▶ Collected data:

——

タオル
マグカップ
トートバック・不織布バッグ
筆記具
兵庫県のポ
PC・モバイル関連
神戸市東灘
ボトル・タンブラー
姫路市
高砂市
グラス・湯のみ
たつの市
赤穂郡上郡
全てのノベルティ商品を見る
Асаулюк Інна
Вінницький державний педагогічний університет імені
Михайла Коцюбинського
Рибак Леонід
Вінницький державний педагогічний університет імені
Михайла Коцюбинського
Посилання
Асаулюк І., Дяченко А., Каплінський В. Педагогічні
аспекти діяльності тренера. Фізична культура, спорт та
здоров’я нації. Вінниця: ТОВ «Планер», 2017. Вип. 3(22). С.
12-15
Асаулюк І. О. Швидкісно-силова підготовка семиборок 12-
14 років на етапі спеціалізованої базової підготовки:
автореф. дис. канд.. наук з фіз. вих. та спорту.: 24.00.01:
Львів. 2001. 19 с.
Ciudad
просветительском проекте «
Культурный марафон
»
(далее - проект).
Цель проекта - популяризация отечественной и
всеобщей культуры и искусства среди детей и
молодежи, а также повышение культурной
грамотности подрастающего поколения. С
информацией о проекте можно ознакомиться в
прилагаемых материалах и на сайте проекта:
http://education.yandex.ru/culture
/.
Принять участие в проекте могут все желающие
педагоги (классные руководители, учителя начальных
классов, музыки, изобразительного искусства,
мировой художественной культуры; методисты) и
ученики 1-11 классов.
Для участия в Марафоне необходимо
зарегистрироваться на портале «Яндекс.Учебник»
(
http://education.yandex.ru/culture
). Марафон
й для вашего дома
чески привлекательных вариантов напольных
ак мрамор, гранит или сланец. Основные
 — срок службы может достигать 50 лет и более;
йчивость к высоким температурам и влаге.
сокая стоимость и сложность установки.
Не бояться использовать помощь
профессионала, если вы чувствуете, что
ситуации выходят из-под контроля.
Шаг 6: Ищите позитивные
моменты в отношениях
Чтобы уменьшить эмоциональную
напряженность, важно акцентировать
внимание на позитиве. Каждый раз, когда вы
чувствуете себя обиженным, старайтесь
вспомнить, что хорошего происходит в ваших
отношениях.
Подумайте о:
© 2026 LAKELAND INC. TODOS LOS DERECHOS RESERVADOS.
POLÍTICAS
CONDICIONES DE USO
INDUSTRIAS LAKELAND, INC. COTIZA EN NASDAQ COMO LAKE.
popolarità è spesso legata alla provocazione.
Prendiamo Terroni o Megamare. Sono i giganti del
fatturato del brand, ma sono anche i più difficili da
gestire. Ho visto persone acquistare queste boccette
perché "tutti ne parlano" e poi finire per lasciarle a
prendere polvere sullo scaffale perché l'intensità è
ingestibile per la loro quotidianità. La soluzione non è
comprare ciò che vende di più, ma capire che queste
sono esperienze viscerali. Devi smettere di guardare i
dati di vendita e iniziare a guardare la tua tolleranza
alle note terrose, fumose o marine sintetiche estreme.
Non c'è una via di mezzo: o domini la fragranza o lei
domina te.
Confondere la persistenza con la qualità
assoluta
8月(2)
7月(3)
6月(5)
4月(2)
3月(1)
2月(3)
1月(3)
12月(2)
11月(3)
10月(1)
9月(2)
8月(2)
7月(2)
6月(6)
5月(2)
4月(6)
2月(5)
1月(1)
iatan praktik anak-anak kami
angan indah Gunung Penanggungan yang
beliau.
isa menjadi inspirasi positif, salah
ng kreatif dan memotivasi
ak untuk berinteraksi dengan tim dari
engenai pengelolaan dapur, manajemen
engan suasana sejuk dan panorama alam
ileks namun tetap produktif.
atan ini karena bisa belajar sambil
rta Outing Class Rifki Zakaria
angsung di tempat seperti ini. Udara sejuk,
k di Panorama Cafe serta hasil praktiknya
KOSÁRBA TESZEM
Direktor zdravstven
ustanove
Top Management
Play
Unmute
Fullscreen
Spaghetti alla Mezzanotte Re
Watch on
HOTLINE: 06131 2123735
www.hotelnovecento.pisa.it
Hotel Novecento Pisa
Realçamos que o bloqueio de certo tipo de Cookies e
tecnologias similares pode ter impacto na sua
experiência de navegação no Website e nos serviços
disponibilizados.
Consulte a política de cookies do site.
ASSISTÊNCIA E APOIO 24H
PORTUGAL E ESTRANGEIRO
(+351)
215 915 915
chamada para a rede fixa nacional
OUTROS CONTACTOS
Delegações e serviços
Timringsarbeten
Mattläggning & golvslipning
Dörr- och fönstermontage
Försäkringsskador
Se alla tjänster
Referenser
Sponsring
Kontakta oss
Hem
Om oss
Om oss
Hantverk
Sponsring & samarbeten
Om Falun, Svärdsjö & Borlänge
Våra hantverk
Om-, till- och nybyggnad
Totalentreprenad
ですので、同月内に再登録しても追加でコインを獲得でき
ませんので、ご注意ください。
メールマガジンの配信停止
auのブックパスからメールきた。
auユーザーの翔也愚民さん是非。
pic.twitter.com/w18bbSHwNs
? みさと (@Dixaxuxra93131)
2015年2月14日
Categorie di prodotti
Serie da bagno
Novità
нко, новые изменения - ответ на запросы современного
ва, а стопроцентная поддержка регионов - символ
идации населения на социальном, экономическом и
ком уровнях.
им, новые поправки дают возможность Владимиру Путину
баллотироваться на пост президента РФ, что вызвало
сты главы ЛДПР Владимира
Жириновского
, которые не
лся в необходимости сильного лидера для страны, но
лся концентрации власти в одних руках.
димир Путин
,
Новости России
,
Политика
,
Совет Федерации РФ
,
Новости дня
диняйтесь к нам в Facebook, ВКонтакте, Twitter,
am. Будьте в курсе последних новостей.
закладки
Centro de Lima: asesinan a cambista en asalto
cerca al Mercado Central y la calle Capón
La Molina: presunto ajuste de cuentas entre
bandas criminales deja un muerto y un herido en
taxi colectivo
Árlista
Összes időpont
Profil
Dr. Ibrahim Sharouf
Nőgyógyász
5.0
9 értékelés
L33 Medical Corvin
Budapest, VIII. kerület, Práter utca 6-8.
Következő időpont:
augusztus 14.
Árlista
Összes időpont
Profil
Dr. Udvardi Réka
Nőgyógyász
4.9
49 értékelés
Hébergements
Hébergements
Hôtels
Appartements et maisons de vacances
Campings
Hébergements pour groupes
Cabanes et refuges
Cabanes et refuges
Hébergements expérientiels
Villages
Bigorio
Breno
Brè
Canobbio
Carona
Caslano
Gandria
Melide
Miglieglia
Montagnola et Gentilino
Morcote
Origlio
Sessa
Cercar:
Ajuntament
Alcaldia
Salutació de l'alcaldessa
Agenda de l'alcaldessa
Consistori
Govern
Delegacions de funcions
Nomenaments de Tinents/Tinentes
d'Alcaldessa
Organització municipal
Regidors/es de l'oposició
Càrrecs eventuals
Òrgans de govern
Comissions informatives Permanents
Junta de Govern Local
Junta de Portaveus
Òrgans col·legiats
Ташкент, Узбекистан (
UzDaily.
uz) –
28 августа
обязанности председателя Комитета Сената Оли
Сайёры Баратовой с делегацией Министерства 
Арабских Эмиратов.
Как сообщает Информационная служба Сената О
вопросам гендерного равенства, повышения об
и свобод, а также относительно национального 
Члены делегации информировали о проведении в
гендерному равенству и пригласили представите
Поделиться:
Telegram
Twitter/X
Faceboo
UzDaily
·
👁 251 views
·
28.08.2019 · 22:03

——

▶ Work task: Repeat, word for word, the lines from the start of the records to the line that contains "прилагаемых материалах и", both of them included, and no others.

▶ Written answer:
タオル
マグカップ
トートバック・不織布バッグ
筆記具
兵庫県のポ
PC・モバイル関連
神戸市東灘
ボトル・タンブラー
姫路市
高砂市
グラス・湯のみ
たつの市
赤穂郡上郡
全てのノベルティ商品を見る
Асаулюк Інна
Вінницький державний педагогічний університет імені
Михайла Коцюбинського
Рибак Леонід
Вінницький державний педагогічний університет імені
Михайла Коцюбинського
Посилання
Асаулюк І., Дяченко А., Каплінський В. Педагогічні
аспекти діяльності тренера. Фізична культура, спорт та
здоров’я нації. Вінниця: ТОВ «Планер», 2017. Вип. 3(22). С.
12-15
Асаулюк І. О. Швидкісно-силова підготовка семиборок 12-
14 років на етапі спеціалізованої базової підготовки:
автореф. дис. канд.. наук з фіз. вих. та спорту.: 24.00.01:
Львів. 2001. 19 с.
Ciudad
просветительском проекте «
Культурный марафон
»
(далее - проект).
Цель проекта - популяризация отечественной и
всеобщей культуры и искусства среди детей и
молодежи, а также повышение культурной
грамотности подрастающего поколения. С
информацией о проекте можно ознакомиться в
прилагаемых материалах и на сайте проекта:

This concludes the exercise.